Qualche esempio: mesi e mesi di “bacioni” e “vi voglio bene,” (tutto mutuato dalla comunicazione di Berlusconi dei tempi migliori, tra l’altro) per poi mettere foto con armi e avvertimenti ai “nemici”; la mattina una strage in Sri Lanka—perfetta per la narrazione del terrorismo anti-cristiano—e invece tutta l’attenzione va a finire su un post dello stesso Morisi; la cattedrale di Notre-Dame a Parigi brucia e, invece di parlare di un simbolo della cristianità che “scompare”, Salvini fa un post sul Grande Fratello.

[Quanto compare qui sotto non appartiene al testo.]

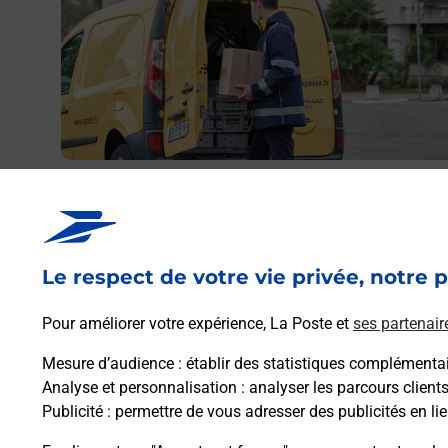
res
S JULES
Envoyer un colis
Vous souhaitez envoyer un colis depuis : NANTES
JULES VERNE (44300) ? Découvrez toutes les solution
proposées par La Poste.
Le respect de votre vie privée, notre p
Pour améliorer votre expérience, La Poste et
ses partenair
En savoir plus
Mesure d’audience
: établir des statistiques complémentair
Analyse et personnalisation
: analyser les parcours client
Publicité
: permettre de vous adresser des publicités en lie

Quante stupende occasioni sprecate per un genio della comunicazione, no?

L’unica vera tattica di Morisi e Salvini sembra essere l’ossessiva ricerca dell’occupazione dello spazio mediatico, alzando sempre di più i toni per restare al centro dell’attenzione. Del resto il ministro-influencer è proprio questo, dato che Salvini è il prodotto politico di se stesso.

Quello che gli mancano sono i contenuti; quei nodi che, bene o male, in politica devono prima o poi tornare al pettine. Tra un po’ le tasse si alzeranno, anche se aveva detto di no; tra un po’, la gente si accorgerà che il lavoro continua a mancare, anche se si erano fatte altre promesse; e tra un po’, ci si renderà conto anche che nessuna delle emergenze che la destra s’è inventata in questi anni è mai stata risolta.

La foto col mitra perché non si parli di Siri è un’idea stupida e infantile, perché non si tratta di un caso puramente mediatico, ma che coinvolge la magistratura e di cui, forse per una volta, anche il Movimento 5 Stelle potrebbe chiedere conto.

Ma aver deviato l’attenzione dei social per un paio di ore non ferma le inchieste, di cui i giornali torneranno a parlare: è il colpo estemporaneo di una persona che non sembra in grado di gestire l’impatto di uno scandalo e reagisce d’istinto, come uno che fa il social media manager a tempo perso, e spera che le persone si dimentichino in fretta di tutto.